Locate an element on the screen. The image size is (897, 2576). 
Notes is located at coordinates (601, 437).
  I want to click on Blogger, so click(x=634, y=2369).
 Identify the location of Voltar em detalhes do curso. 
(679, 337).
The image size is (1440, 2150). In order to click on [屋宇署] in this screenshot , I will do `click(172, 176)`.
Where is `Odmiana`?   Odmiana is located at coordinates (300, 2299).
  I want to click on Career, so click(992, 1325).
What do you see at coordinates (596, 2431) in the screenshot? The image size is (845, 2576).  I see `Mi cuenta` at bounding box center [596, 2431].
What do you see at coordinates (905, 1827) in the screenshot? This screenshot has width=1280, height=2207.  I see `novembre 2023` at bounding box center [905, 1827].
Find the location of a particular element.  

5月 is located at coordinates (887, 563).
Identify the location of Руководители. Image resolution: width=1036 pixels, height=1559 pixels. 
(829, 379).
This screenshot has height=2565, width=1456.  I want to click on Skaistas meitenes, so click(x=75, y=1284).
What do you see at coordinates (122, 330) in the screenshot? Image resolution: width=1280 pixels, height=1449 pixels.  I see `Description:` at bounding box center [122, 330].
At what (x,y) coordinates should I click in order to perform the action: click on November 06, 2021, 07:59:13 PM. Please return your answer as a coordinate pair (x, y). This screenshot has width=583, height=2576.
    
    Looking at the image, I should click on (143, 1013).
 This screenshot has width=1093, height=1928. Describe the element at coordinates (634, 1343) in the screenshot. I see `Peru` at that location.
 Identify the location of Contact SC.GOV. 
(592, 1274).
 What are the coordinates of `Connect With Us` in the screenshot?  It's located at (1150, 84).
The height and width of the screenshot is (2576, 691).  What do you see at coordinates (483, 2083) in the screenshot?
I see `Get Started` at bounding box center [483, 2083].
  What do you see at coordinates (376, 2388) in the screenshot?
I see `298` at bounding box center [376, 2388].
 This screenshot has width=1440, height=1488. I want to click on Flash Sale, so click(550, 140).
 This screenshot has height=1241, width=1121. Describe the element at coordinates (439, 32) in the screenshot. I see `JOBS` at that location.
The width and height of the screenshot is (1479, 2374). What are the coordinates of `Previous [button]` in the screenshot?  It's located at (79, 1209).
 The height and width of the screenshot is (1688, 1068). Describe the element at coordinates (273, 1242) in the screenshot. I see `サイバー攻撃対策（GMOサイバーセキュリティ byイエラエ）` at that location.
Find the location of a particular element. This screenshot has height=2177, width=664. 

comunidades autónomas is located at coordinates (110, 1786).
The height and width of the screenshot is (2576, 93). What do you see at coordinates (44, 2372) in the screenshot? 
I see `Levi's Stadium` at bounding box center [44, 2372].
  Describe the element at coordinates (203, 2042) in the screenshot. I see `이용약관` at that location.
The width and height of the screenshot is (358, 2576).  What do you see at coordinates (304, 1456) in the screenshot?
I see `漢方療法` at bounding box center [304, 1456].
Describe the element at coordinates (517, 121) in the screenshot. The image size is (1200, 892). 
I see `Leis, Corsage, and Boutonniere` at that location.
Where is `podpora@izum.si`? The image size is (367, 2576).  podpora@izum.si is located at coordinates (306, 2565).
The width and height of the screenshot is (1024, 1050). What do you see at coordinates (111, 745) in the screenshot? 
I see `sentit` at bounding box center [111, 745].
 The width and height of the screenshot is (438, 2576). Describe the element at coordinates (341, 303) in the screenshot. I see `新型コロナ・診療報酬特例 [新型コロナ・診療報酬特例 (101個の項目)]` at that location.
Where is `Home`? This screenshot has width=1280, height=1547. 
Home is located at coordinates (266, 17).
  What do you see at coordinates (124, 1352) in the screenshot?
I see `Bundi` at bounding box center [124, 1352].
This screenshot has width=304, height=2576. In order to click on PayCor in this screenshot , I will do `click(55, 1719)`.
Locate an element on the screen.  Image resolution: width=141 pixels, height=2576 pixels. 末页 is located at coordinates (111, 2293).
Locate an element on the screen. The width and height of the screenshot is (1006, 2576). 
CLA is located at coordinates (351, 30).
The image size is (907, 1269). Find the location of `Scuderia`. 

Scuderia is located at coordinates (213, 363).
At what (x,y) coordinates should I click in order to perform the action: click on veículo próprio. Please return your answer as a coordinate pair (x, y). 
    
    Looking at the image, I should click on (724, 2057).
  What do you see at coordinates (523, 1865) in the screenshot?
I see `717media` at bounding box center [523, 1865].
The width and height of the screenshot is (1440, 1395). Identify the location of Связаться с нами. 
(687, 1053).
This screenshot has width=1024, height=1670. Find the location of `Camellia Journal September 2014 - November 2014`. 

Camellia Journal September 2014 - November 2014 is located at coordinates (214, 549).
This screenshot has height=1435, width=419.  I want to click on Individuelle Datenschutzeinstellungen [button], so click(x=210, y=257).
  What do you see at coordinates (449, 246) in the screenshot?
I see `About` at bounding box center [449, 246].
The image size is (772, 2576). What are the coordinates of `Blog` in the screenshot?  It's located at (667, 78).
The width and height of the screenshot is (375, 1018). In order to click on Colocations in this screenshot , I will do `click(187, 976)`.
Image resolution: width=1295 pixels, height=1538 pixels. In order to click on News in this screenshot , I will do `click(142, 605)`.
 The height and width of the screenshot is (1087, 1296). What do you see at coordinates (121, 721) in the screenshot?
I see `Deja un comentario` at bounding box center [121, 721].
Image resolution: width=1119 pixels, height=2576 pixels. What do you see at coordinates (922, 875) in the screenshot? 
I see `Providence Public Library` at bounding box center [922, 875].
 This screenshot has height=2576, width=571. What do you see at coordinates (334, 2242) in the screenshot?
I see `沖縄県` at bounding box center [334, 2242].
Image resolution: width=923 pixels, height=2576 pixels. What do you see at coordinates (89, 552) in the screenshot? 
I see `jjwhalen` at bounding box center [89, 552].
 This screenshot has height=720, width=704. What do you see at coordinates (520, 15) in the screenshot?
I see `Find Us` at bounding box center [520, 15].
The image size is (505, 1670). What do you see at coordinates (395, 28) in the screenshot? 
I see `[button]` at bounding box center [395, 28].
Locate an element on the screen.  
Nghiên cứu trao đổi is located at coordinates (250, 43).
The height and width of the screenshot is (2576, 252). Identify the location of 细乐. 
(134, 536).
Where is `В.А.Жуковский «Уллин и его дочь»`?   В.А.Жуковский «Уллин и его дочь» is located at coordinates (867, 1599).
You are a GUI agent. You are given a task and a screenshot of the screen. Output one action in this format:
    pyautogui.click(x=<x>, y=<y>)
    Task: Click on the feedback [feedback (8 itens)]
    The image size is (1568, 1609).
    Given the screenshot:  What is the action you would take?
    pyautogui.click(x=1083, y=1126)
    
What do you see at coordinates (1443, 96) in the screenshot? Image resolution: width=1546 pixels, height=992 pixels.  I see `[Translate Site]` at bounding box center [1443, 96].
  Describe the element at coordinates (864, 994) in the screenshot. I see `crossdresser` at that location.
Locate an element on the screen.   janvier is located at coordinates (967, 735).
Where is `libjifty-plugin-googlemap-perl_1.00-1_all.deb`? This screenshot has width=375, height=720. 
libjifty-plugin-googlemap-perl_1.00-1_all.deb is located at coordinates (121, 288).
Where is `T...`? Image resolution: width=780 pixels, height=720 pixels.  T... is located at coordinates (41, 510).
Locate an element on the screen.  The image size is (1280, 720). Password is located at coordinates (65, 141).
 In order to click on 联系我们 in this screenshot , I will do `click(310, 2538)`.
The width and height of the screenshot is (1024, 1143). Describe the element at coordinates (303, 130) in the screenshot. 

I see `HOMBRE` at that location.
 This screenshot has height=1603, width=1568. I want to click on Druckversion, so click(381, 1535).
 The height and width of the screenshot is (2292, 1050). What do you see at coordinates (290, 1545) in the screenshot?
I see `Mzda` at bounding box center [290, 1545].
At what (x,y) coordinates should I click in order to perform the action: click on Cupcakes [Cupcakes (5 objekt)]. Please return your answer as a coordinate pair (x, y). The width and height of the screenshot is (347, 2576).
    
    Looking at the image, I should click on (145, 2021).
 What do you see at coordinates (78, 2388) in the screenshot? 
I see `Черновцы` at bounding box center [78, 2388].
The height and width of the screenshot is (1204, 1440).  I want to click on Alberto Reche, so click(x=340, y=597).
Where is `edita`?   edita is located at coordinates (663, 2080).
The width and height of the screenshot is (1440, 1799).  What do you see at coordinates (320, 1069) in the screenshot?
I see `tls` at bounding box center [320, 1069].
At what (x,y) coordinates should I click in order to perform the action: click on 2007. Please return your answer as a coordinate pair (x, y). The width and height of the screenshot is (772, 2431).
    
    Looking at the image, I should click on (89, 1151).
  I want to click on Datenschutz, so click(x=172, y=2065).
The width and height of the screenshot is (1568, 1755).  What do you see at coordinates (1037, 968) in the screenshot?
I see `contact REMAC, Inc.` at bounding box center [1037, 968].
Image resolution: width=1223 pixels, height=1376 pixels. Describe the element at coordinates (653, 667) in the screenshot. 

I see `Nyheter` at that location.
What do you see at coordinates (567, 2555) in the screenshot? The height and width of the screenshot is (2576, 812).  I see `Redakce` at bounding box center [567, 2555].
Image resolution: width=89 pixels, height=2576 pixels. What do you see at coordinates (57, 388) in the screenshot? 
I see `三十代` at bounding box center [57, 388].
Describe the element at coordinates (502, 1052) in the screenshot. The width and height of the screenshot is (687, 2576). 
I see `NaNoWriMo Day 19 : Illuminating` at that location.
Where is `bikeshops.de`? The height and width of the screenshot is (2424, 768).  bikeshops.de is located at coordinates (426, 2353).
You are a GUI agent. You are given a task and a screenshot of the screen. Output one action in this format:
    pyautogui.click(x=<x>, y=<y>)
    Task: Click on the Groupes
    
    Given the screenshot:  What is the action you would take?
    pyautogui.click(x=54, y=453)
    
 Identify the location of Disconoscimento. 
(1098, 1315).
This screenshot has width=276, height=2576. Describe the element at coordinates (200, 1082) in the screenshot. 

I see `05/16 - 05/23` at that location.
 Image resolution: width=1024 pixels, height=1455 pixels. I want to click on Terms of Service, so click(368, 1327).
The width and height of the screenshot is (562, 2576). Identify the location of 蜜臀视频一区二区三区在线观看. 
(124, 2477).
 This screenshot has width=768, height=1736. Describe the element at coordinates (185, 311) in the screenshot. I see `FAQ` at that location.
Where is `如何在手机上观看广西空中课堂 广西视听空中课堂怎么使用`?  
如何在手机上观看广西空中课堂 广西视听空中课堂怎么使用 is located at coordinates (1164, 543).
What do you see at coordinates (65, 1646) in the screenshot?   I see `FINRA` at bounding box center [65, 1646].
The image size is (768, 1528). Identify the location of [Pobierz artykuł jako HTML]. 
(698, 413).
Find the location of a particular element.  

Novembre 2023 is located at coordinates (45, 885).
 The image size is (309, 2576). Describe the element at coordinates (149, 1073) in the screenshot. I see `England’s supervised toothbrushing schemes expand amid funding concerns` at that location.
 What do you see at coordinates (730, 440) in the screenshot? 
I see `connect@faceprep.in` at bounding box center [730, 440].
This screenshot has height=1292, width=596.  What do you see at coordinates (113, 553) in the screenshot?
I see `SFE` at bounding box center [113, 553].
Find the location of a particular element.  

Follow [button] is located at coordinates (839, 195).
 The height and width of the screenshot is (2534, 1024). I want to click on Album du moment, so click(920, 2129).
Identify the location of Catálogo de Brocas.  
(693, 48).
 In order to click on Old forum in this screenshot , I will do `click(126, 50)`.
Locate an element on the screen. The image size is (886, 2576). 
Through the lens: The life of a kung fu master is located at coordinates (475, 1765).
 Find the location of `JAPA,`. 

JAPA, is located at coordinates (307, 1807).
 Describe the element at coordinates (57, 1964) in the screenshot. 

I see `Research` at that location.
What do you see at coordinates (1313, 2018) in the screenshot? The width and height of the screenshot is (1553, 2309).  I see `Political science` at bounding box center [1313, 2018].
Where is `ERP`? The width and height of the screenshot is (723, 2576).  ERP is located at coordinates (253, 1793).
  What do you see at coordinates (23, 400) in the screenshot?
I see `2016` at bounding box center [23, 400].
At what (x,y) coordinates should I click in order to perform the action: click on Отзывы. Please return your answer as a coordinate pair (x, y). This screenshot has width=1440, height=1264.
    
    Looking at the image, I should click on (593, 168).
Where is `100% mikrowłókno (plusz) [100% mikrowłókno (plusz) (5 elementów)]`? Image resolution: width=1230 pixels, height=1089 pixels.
◇ ◇ ◇
▶ _EXERCISE OBJECTIVE_:
The required output is the exact run of lines from the beginning of the records to the line with "What do you see at coordinates (122, 330)", that line included.

▶ _OUTPUT BELOW_:
Locate an element on the screen. The image size is (897, 2576). 
Notes is located at coordinates (601, 437).
  I want to click on Blogger, so click(x=634, y=2369).
 Identify the location of Voltar em detalhes do curso. 
(679, 337).
The image size is (1440, 2150). In order to click on [屋宇署] in this screenshot , I will do `click(172, 176)`.
Where is `Odmiana`?   Odmiana is located at coordinates (300, 2299).
  I want to click on Career, so click(992, 1325).
What do you see at coordinates (596, 2431) in the screenshot? The image size is (845, 2576).  I see `Mi cuenta` at bounding box center [596, 2431].
What do you see at coordinates (905, 1827) in the screenshot? This screenshot has width=1280, height=2207.  I see `novembre 2023` at bounding box center [905, 1827].
Find the location of a particular element.  

5月 is located at coordinates (887, 563).
Identify the location of Руководители. Image resolution: width=1036 pixels, height=1559 pixels. 
(829, 379).
This screenshot has height=2565, width=1456.  I want to click on Skaistas meitenes, so click(x=75, y=1284).
What do you see at coordinates (122, 330) in the screenshot? Image resolution: width=1280 pixels, height=1449 pixels.  I see `Description:` at bounding box center [122, 330].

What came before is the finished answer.